Mxyzptlk revela-se o mentor do plano para destruir o Homem de Aço.
 
     Durante a batalha que se segue, o Homem de Aço apercebe-se subitamente do verdadeiro propósito do presente que lhe foi ofertado pela Legião dos Super-heróis. Acionando o projetor da Zona Fantasma, o herói envia o seu adversário - que, para escapar, dissera entretanto o seu nome ao contrário - para um limbo interdimensional, assim provocando a morte de Mxyzptlk.

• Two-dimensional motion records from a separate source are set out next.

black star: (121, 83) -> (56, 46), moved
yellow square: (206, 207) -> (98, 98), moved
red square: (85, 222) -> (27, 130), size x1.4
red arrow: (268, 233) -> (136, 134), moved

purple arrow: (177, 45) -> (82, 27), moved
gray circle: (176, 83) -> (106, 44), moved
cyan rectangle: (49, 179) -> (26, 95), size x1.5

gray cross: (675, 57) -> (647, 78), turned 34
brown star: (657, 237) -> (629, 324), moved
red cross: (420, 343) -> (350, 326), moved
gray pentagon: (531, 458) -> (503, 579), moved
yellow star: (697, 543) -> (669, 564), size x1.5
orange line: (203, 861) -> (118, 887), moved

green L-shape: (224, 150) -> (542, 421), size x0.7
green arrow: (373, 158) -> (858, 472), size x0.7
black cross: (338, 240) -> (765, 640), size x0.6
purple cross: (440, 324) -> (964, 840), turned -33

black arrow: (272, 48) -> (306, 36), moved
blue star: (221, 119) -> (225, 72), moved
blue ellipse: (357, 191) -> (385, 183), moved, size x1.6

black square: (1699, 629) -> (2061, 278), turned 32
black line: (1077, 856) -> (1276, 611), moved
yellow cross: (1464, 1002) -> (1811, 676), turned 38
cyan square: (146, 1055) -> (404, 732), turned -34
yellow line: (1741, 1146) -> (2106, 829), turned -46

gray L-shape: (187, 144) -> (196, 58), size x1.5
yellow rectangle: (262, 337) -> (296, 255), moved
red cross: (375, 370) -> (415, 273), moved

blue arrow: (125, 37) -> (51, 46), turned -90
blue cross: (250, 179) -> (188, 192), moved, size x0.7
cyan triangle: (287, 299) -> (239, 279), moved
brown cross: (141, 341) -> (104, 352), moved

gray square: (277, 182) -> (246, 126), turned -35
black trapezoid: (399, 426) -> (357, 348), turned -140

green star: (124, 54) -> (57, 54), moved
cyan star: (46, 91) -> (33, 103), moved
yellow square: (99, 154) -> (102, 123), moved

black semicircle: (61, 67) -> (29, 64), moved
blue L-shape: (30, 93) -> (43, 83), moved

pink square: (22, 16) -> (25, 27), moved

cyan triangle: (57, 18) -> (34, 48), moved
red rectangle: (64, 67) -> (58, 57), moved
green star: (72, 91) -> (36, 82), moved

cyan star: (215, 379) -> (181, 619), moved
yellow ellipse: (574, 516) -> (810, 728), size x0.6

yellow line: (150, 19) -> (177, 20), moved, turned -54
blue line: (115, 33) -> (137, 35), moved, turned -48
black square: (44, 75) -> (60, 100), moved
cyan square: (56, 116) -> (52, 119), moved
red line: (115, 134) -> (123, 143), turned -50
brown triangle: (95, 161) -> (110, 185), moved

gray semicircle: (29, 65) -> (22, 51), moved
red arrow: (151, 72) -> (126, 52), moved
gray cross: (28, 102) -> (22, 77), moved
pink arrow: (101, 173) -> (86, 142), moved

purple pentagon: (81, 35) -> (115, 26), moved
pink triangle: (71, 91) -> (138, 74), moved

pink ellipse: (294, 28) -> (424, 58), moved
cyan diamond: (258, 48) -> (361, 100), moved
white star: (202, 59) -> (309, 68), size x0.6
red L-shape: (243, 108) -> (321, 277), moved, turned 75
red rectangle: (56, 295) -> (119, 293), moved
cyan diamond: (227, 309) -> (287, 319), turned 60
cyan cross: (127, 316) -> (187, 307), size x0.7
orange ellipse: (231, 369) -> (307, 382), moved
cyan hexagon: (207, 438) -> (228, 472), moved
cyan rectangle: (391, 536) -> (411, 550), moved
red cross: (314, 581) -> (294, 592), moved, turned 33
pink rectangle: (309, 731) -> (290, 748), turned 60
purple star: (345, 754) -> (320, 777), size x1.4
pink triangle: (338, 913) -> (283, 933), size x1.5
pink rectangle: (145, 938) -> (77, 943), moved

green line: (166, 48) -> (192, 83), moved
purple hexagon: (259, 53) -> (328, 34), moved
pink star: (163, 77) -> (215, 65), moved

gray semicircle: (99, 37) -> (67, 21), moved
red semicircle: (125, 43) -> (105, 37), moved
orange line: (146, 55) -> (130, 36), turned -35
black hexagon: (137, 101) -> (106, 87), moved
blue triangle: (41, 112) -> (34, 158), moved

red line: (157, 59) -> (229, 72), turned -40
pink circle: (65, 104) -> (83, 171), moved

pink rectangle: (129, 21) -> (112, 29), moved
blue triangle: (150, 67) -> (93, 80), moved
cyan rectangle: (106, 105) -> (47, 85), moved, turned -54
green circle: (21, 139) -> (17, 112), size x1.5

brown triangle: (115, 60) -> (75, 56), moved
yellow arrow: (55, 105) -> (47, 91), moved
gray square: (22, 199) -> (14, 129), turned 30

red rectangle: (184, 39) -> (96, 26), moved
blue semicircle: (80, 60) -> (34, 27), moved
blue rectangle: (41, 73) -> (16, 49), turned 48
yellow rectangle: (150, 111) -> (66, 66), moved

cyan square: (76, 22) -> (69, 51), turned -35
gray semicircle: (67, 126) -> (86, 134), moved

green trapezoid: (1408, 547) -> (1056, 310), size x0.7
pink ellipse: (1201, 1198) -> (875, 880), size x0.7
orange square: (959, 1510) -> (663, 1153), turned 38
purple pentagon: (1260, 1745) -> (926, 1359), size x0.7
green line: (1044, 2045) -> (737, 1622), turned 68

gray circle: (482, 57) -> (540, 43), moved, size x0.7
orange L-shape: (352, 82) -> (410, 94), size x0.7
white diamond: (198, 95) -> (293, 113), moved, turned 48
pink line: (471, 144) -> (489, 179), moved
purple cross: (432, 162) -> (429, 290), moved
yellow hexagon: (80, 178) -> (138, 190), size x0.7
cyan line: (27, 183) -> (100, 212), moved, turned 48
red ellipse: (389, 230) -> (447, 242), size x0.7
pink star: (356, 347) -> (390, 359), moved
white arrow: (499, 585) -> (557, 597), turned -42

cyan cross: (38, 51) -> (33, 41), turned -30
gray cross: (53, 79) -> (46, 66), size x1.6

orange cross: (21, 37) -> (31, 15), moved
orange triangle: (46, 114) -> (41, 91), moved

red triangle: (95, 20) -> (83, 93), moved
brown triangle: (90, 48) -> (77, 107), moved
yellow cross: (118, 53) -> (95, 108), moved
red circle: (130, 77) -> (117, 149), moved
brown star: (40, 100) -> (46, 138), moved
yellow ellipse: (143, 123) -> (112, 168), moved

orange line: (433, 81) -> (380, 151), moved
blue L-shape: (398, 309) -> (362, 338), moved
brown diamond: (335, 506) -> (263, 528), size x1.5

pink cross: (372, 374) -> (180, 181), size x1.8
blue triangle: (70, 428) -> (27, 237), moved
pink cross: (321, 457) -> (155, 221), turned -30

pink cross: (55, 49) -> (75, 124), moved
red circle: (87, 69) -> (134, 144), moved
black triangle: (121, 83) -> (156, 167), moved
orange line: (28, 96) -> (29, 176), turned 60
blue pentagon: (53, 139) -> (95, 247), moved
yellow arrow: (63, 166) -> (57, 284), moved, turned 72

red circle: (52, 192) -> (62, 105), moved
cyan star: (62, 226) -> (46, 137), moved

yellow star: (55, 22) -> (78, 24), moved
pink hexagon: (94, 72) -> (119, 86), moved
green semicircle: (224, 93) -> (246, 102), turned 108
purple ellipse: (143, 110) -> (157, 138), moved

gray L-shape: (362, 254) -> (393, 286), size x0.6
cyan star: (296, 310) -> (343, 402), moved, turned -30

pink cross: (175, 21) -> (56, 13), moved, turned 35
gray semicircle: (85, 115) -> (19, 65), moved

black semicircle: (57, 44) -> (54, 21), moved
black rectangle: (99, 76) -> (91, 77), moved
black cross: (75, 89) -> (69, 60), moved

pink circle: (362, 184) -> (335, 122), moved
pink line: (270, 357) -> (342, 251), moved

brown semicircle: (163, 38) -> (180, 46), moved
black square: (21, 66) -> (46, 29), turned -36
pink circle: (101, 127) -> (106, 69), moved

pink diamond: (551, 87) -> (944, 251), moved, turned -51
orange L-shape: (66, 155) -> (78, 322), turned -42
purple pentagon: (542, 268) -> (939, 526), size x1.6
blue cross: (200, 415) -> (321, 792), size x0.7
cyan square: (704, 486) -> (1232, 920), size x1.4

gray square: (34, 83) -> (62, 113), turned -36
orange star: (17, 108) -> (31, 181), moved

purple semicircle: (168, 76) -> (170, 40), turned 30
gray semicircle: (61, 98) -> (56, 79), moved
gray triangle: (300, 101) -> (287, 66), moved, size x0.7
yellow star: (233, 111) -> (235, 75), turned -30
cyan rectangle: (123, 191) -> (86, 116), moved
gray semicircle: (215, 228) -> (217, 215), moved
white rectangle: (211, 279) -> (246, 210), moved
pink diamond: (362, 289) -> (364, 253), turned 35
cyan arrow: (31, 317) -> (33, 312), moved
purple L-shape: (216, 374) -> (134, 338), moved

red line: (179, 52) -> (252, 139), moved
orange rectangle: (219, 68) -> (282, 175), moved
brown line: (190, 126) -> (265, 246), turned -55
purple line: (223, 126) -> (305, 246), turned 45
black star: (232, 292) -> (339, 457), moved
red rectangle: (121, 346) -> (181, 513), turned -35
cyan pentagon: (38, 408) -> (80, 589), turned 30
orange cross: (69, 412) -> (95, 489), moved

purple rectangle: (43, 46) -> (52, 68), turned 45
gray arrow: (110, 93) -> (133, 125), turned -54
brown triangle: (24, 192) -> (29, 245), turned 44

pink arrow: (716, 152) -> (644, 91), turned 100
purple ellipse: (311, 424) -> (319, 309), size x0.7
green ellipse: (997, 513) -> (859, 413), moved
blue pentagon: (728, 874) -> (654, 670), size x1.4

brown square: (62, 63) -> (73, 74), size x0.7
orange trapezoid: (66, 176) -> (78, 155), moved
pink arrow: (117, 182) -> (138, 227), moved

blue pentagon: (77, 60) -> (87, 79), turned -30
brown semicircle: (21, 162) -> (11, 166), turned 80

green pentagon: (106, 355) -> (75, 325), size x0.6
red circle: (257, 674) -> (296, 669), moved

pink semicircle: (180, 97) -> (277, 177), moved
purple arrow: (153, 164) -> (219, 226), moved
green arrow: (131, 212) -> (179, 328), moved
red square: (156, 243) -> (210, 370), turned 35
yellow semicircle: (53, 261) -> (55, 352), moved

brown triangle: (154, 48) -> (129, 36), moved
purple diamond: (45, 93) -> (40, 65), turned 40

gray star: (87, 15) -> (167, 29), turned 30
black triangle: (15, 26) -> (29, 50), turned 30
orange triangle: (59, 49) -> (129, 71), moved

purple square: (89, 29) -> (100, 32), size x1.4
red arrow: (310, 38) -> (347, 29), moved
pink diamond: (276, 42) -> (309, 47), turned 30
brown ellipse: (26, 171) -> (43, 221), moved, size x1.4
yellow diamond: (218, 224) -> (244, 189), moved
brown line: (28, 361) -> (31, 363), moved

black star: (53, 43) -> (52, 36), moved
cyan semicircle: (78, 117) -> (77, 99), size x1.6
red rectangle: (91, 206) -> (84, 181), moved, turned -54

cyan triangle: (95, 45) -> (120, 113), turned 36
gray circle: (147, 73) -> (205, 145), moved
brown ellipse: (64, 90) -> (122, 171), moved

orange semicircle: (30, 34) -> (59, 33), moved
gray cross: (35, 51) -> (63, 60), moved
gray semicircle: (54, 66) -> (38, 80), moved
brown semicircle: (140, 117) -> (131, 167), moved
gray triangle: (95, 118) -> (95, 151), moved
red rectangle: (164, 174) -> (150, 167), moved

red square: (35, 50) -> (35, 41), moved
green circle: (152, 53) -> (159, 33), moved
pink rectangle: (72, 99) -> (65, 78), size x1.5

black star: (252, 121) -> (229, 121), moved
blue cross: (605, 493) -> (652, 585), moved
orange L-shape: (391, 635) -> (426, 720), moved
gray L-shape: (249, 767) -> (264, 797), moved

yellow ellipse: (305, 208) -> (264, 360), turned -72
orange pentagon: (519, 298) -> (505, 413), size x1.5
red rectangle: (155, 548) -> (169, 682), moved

     Por ter violado o seu juramento de nunca tirar uma vida, o Super-homem autopenitencia-se e adentra numa câmara contendo amostras de kryptonita dourada (que lhe anula definitivamente os poderes). Antes de o fazer, volta-se para encarar Lois pela última vez e sorri-lhe.
     Quando, por fim, os outros heróis conseguem penetrar na semidestruída Fortaleza da Solidão, apenas encontram Lois, Perry White e a sua esposa vivos. O corpo do Homem de Aço nunca é encontrado e é assumido que, após ter perdido os seus poderes, ele terá vagueado no Ártico para morrer.
 
O último adeus do Super-Homem.
 
     Finda a entrevista com Lois Lane e após o repórter Tim Crane ter partido, é subtilmente revelado que Jordan Elliot (o marido da ex-jornalista, e cujo nome é uma referência a Jor-El, pai biológico do Super-Homem) é, na verdade, o Homem de Aço, agora levando uma pacata vida suburbana, na companhia da sua esposa e filho. Este, por sua vez, parece ter herdado os poderes do seu progenitor ao transformar um pedaço de carvão em diamante com as próprias mãos, numa das derradeiras cenas da história.

A segunda e última parte da história original foi publicada em Action Comics nº583.
  
Ramificações:
* Vários argumentistas que assumiram posteriormente as histórias do Super-Homem classificaram O que aconteceu ao Homem de Aço? como sendo uma obra-prima dos quadradinhos;
* Alan Moore revisitou muitos dos elementos da história na série Supreme (uma imitação da mitologia do Último Filho de Krypton, criada em meados dos anos 1990 por Rob Liefeld);
* Em 2009 foi a vez de outro reputado escritor britânico, Neil Gaiman, homenagear a história produzida pelo seu compatriota Alan Moore. Whatever happened to the Cape Crusader? mostrava o regresso do Batman primordial, depois de ter sido dado como morto e substituído por Dick Grayson (o primeiro Robin).
Na minha coleção desde: 1992
 
Memorial erigido ao Super-Homem em Metrópolis após a sua presumível morte.